The subsequent frontier: AI brokers for subjective duties
The AI brokers in the marketplace immediately work finest for well-defined, verifiable domains akin to coding. OpenAI’s Codex agent goals to assist software program engineers offload easy coding duties. In the meantime, Anthropic’s fashions have turn out to be significantly fashionable in AI coding instruments like Cursor and Claude Code — these are among the first AI brokers that individuals are prepared to pay up for.
Nonetheless, basic objective AI brokers like OpenAI’s ChatGPT Agent and Perplexity’s Comet battle with most of the complicated, subjective duties individuals need to automate. When attempting to make use of these instruments for on-line buying or discovering a long-term parking spot, I’ve discovered the brokers take longer than I’d like and make foolish errors.

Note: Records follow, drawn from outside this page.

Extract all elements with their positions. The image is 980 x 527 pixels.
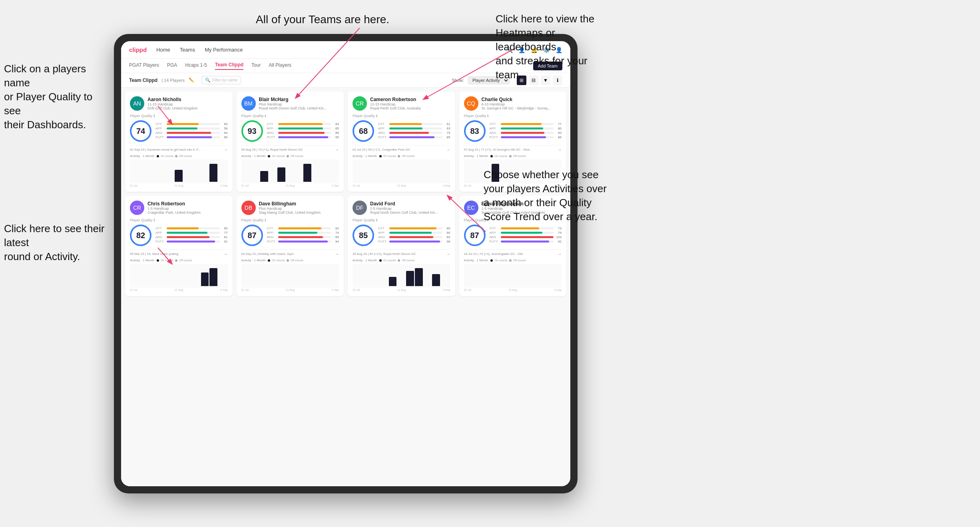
activity-section: Activity · 1 Month On course Off course … [353,154,450,187]
on-course-dot [379,155,382,157]
stats-list: OTT 60 APP 77 ARG 81 PUTT 91 [155,227,228,244]
player-info: Chris Robertson 1-5 Handicap Craigmillar… [147,201,228,215]
activity-section: Activity · 1 Month On course Off course … [241,259,339,291]
nav-my-performance[interactable]: My Performance [205,47,243,53]
quality-circle[interactable]: 87 [464,225,486,246]
stat-value: 85 [444,135,450,139]
stat-bar-bg [389,123,442,125]
chart-label: 4 Sep [443,184,450,187]
stat-label: OTT [490,227,499,230]
stat-row: OTT 89 [378,227,450,230]
player-card[interactable]: CR Cameron Robertson 11-15 Handicap Roya… [348,91,455,192]
chart-label: 31 Jul [130,184,137,187]
stat-row: PUTT 85 [378,135,450,139]
nav-teams[interactable]: Teams [180,47,195,53]
stat-bar-bg [501,127,554,129]
quality-circle[interactable]: 82 [130,225,151,246]
recent-round[interactable]: 07 Aug 23 | 77 (+7), St George's Hill GC… [464,145,562,152]
stats-list: OTT 77 APP 80 ARG 83 PUTT 86 [490,122,562,140]
stat-bar-bg [167,132,220,134]
activity-header: Activity · 1 Month On course Off course [241,154,339,158]
player-card[interactable]: CR Chris Robertson 1-5 Handicap Craigmil… [125,196,233,296]
tab-tour[interactable]: Tour [251,62,261,70]
avatar: AN [130,96,144,111]
player-name[interactable]: Blair McHarg [259,97,339,102]
edit-icon[interactable]: ✏️ [189,78,194,83]
tab-hcaps[interactable]: Hcaps 1-5 [185,62,207,70]
chart-labels: 31 Jul21 Aug4 Sep [130,288,228,291]
stat-value: 85 [333,127,339,130]
quality-circle[interactable]: 87 [241,225,263,246]
stat-bar-ott [167,227,199,229]
quality-circle[interactable]: 68 [353,120,374,142]
player-card[interactable]: DB Dave Billingham Plus Handicap Stag Ma… [237,196,344,296]
recent-text: 02 Jul 23 | 59 (+17), Craigmillar Park G… [353,148,410,151]
player-handicap: 11-15 Handicap [147,102,228,106]
off-course-dot [287,155,289,157]
stat-bar-app [389,232,432,234]
stat-label: ARG [155,235,165,239]
on-course-label: On course [383,155,396,157]
stat-bar-app [501,232,543,234]
stat-row: OTT 61 [378,122,450,126]
activity-legend: On course Off course [157,155,192,157]
quality-content: 82 OTT 60 APP 77 ARG 81 PUTT 91 [130,225,228,246]
player-club: Royal Perth Golf Club, Australia [370,106,450,110]
player-info: Cameron Robertson 11-15 Handicap Royal P… [370,97,450,110]
stat-row: APP 85 [267,127,339,130]
player-card[interactable]: DF David Ford 1-5 Handicap Royal North D… [348,196,455,296]
stat-bar-arg [167,132,211,134]
chart-labels: 31 Jul21 Aug4 Sep [464,288,562,291]
player-card[interactable]: AN Aaron Nicholls 11-15 Handicap Drift G… [125,91,233,192]
stat-bar-bg [278,241,331,243]
on-course-label: On course [494,155,507,157]
player-name[interactable]: Chris Robertson [147,201,228,207]
recent-round[interactable]: 02 Jul 23 | 59 (+17), Craigmillar Park G… [353,145,450,152]
tab-team-clippd[interactable]: Team Clippd [215,62,243,70]
player-name[interactable]: Dave Billingham [259,201,339,207]
stat-bar-bg [501,232,554,234]
chart-label: 31 Jul [353,288,360,291]
activity-title: Activity · 1 Month [353,154,377,158]
player-name[interactable]: David Ford [370,201,450,207]
tab-pgat-players[interactable]: PGAT Players [129,62,159,70]
stats-list: OTT 84 APP 85 ARG 88 PUTT 95 [267,122,339,140]
stat-row: PUTT 91 [155,240,228,243]
player-name[interactable]: Cameron Robertson [370,97,450,102]
recent-round[interactable]: 26 Aug 23 | 84 (+12), Royal North Devon … [353,249,450,256]
recent-round[interactable]: 04 Sep 23 | Mobility with coach, Gym → [241,249,339,256]
off-course-dot [398,259,400,262]
stat-label: APP [155,231,165,235]
stat-value: 85 [221,135,228,139]
on-course-dot [379,259,382,262]
nav-home[interactable]: Home [156,47,170,53]
chart-bar [209,164,217,182]
player-name[interactable]: Charlie Quick [482,97,562,102]
recent-round[interactable]: 02 Sep 23 | Sundown round to get back in… [130,145,228,152]
chart-bar [201,272,209,286]
stat-label: ARG [267,235,277,239]
recent-round[interactable]: 26 Aug 23 | 73 (+1), Royal North Devon G… [241,145,339,152]
stat-row: ARG 88 [267,131,339,135]
player-card[interactable]: BM Blair McHarg Plus Handicap Royal Nort… [237,91,344,192]
recent-round[interactable]: 05 Mar 23 | 19, Must make putting → [130,249,228,256]
chart-labels: 31 Jul21 Aug4 Sep [353,288,450,291]
quality-circle[interactable]: 83 [464,120,486,142]
stat-bar-arg [389,132,429,134]
search-box[interactable]: 🔍 Filter by name [201,76,241,84]
player-name[interactable]: Aaron Nicholls [147,97,228,102]
recent-round[interactable]: 18 Jul 23 | 74 (+4), Sunningdale GC - Ol… [464,249,562,256]
activity-title: Activity · 1 Month [353,259,377,262]
quality-circle[interactable]: 93 [241,120,263,142]
activity-legend: On course Off course [490,259,526,262]
player-handicap: 1-5 Handicap [147,207,228,211]
tab-all-players[interactable]: All Players [269,62,291,70]
tab-pga[interactable]: PGA [167,62,177,70]
off-course-dot [509,259,512,262]
stat-bar-bg [167,232,220,234]
stat-row: APP 74 [267,231,339,235]
chart-labels: 31 Jul21 Aug4 Sep [353,184,450,187]
card-header: AN Aaron Nicholls 11-15 Handicap Drift G… [130,96,228,111]
quality-circle[interactable]: 74 [130,120,151,142]
quality-circle[interactable]: 85 [353,225,374,246]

Brokers are, in fact, early methods that may undoubtedly enhance. However researchers should first work out how one can higher prepare the underlying fashions to finish duties which are extra subjective.
“Like many issues in machine studying, it’s an information drawback,” mentioned Lightman, when requested in regards to the limitations of brokers on subjective duties. “Among the analysis I’m actually enthusiastic about proper now is determining how one can prepare on much less verifiable duties. Now we have some leads on how one can do these items.”
Noam Brown, an OpenAI researcher who helped create the IMO mannequin and o1, advised iinfoai that OpenAI has new general-purpose RL methods which permit them to show AI fashions abilities that aren’t simply verified. This was how the corporate constructed the mannequin which achieved a gold medal at IMO, he mentioned.
OpenAI’s IMO mannequin was a more recent AI system that spawns a number of brokers, which then concurrently discover a number of concepts, after which select the absolute best reply. A lot of these AI fashions are gaining popularity; Google and xAI have lately launched state-of-the-art fashions utilizing this system.
“I believe these fashions will turn out to be extra succesful at math, and I believe they’ll get extra succesful in different reasoning areas as properly,” mentioned Brown. “The progress has been extremely quick. I don’t see any cause to assume it’s going to decelerate.”
These methods could assist OpenAI’s fashions turn out to be extra performant, positive factors that would present up within the firm’s upcoming GPT-5 mannequin. OpenAI hopes to say its dominance over rivals with the launch of GPT-5, ideally providing the most effective AI mannequin to energy brokers for builders and customers.
However the firm additionally desires to make its merchandise easier to make use of. El Kishky says OpenAI desires to develop AI brokers that intuitively perceive what customers need, with out requiring them to pick out particular settings. He says OpenAI goals to construct AI methods that perceive when to name up sure instruments, and the way lengthy to cause for.
These concepts paint an image of an final model of ChatGPT: an agent that may do something on the web for you, and perceive the way you need it to be executed. That’s a a lot totally different product than what ChatGPT is immediately, however the firm’s analysis is squarely headed on this course.
Whereas OpenAI undoubtedly led the AI {industry} a number of years in the past, the corporate now faces a tranche of worthy opponents. The query is now not simply whether or not OpenAI can ship its agentic future, however can the corporate accomplish that earlier than Google, Anthropic, xAI, or Meta beat them to it?